Fastest way to store n-grams (strings with variable amount of words) in python

Question 1

I would try doing fewer regexp searches.

It's worth considering a few other things:

Storing all the data in a single dictionary may speed things up; a data hierarchy with extra layers doesn't help, perhaps counterintuitively.
Storing a tuple lets you avoid calling .format().
In CPython, code in functions is faster than global code.

Here's what it might look like:

def load(filename):
    ngrams = {}
    for line in open(filename):
        if line[0] == '\\':
            pass  # just ignore all these lines
        else:
            first, rest = line.split(None, 1)
            middle, last = rest.rsplit(None, 1)
            ngrams[middle] = first, last
    return ngrams

ngrams = load("ngrams.txt")

I would want to store int(first), int(last) rather than first, last. That would speed up access, but slow down load time. So it depends on your workload.

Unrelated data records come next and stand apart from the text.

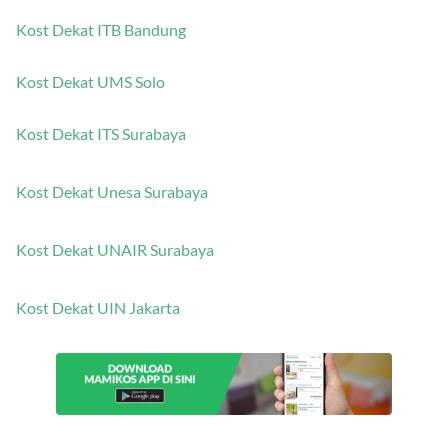
Kost Dekat ITB Bandung
Kost Dekat UMS Solo
Kost Dekat ITS Surabaya
Kost Dekat Unesa Surabaya
Kost Dekat UNAIR Surabaya
Kost Dekat UIN Jakarta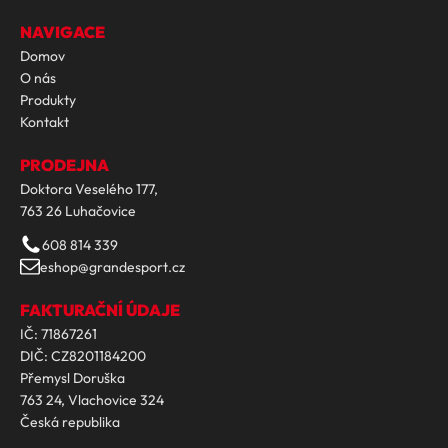
NAVIGACE
Domov
O nás
Produkty
Kontakt
PRODEJNA
Doktora Veselého 177,
763 26 Luhačovice
608 814 339
eshop@grandesport.cz
FAKTURAČNÍ ÚDAJE
IČ: 71867261
DIČ: CZ8201184200
Přemysl Doruška
763 24, Vlachovice 324
Česká republika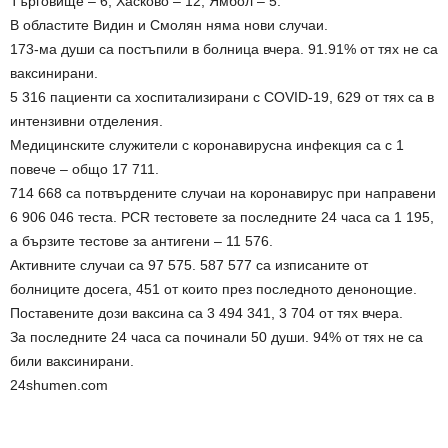
Търговище – 6; Хасково – 12; Ямбол – 5.
В областите Видин и Смолян няма нови случаи.
173-ма души са постъпили в болница вчера. 91.91% от тях не са
ваксинирани.
5 316 пациенти са хоспитализирани с COVID-19, 629 от тях са в
интензивни отделения.
Медицинските служители с коронавирусна инфекция са с 1
повече – общо 17 711.
714 668 са потвърдените случаи на коронавирус при направени
6 906 046 теста. PCR тестовете за последните 24 часа са 1 195,
а бързите тестове за антигени – 11 576.
Активните случаи са 97 575. 587 577 са изписаните от
болниците досега, 451 от които през последното денонощие.
Поставените дози ваксина са 3 494 341, 3 704 от тях вчера.
За последните 24 часа са починали 50 души. 94% от тях не са
били ваксинирани.
24shumen.com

I disagree with johnthexii: doing this in Python should be much faster than talking to a database, even sqlite, as long as the data set fits in memory. (If you use a database, that means you can do the load once and not have to repeat it, so sqlite may end up being exactly what you want—but you can't do that with a :memory: database.)

Question 2

Regarding optimization of your code.

1) compile the regular expressions before loop. See help for re.compile.

2) Avoid regular expressions whenever it's possible. For example "-grams" string prepended with number can be checked by simple string comparison

Question 3

Personally I would move to a database (sqllite3 is built in to python) with indexes. Indexes make queries go fast. Python also supports in memory sqllite databases.

You can also supply the special name :memory: to create a database in RAM.